I’m assuming most Albertans aren’t in such a panic – the NDP wouldn’t have won in a landslide otherwise. But there seems to be an underlying fear that the provincial NDP government and its pending royalty review will demolish any hopes of developing energy assets – and by extension, will destroy future deal flow.

What a knee-jerk reaction. Across the country, the NDP may not be cozy with producers of energy from conventional sources, but political parties almost always move to the centre once they are elected. And their reputation for killing deals can just as easily be slapped on their rivals. On this front, let’s not forget that Conservative governments are no pushovers, either.

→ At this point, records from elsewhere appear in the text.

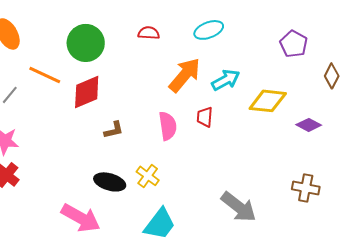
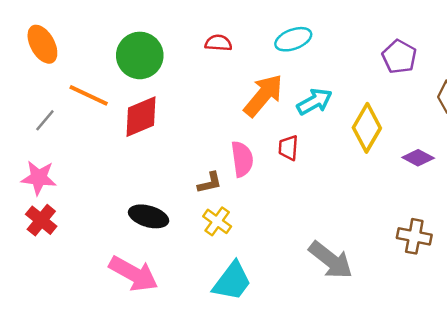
yellow diamond: (268, 101) -> (367, 128), turned -66
brown L-shape: (114, 130) -> (210, 183), moved
black ellipse: (110, 182) -> (149, 216), moved

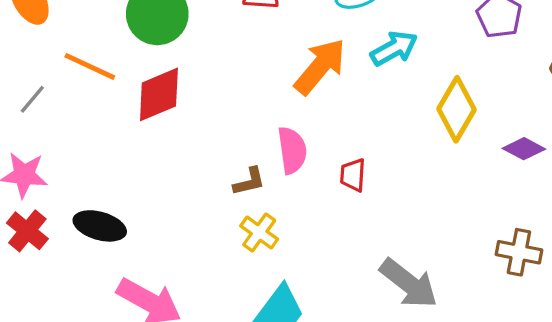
cyan arrow: (314, 102) -> (394, 48), moved
red trapezoid: (288, 148) -> (353, 175), moved
black ellipse: (149, 216) -> (100, 226), moved

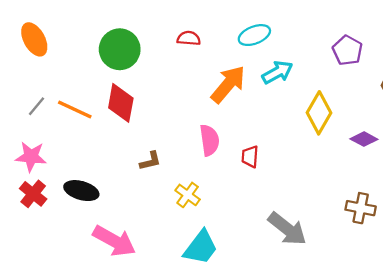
orange line: (90, 66) -> (75, 110), moved
red diamond: (159, 94) -> (121, 103), turned -57
brown L-shape: (249, 182) -> (150, 161), moved

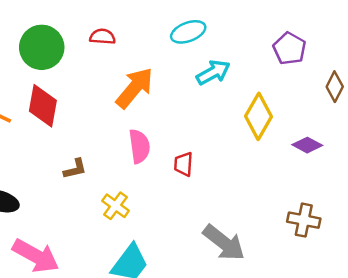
red semicircle: (189, 38) -> (102, 37), moved
orange arrow: (228, 84) -> (135, 88), moved

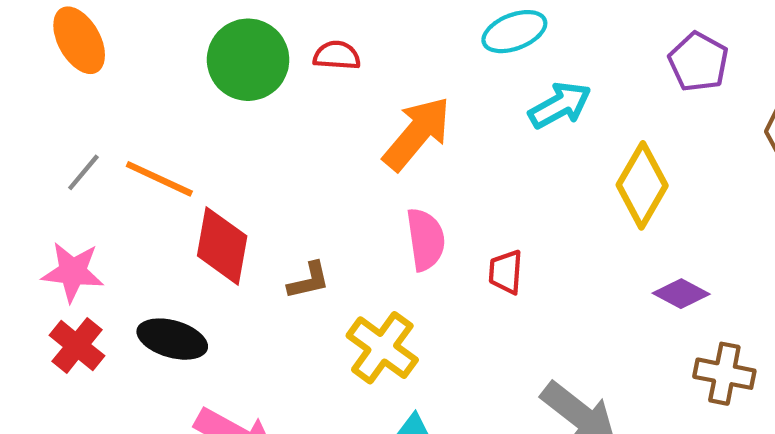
red semicircle: (102, 37) -> (337, 55), moved
red diamond: (43, 106) -> (222, 246), moved
purple diamond: (307, 145) -> (681, 294), moved
yellow cross: (116, 206) -> (382, 348), size x1.4

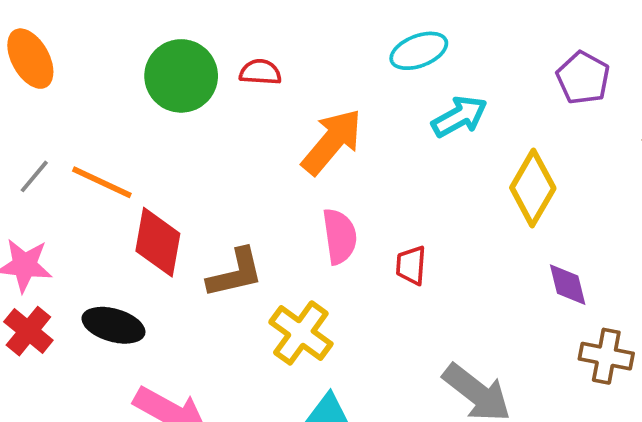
brown L-shape: (309, 281) -> (235, 273), size x1.5
purple diamond: (681, 294) -> (568, 285), turned 48

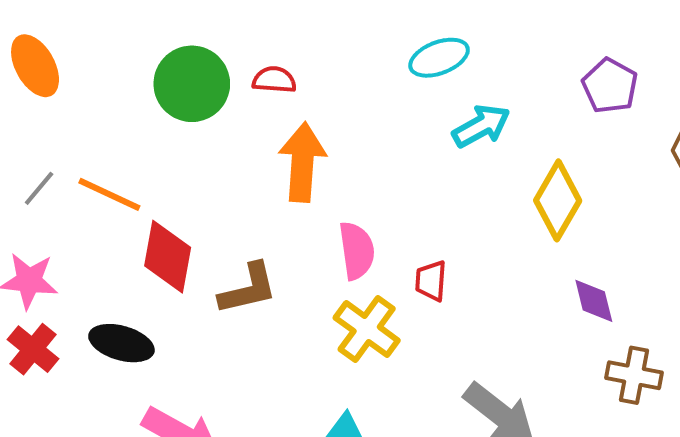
orange arrow: (332, 142) -> (302, 162), moved, turned -36
yellow cross: (301, 333) -> (367, 329), moved

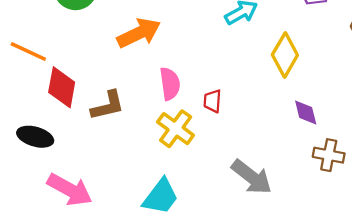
orange arrow: (302, 162) -> (139, 33), turned 60

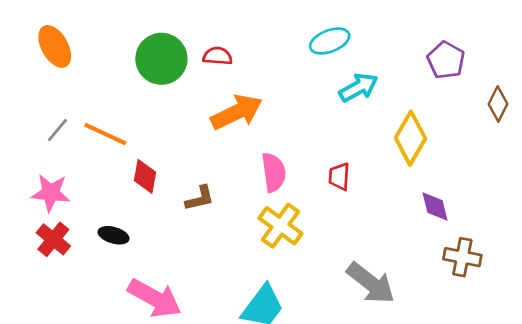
red diamond: (62, 87) -> (145, 176), size x0.7
red trapezoid: (212, 101) -> (339, 176), moved
brown L-shape: (108, 106) -> (200, 198), size x0.7
black ellipse: (35, 137) -> (114, 235), size x0.7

Saskatchewan Premier Brad Wall is practically a poster boy for fiscal conservatives, but earlier this year he pledged to review his province’s potash royalty and taxation regime. This, of course, comes after he all but begged the Prime Minister to kill the proposed takeover of Potash Corp. of Saskatchewan in 2010. Deal killer, I’d say.

As for Mr. Harper, his former boy wonder Nigel Wright made a name for himself at buyout firm Onex Corp. – yet Mr. Wright was also the point man on the team that crafted the federal plan to ring-fence the oil sands from state-backed foreign buyers. That policy iced energy deals for an entire year – and arguably still does.

Also remember: The current freeze on deal making has nothing to do with the NDP. Even before the Alberta election, energy bankers and chief executives en masse stressed that it was way too tough to do deals in this volatile market.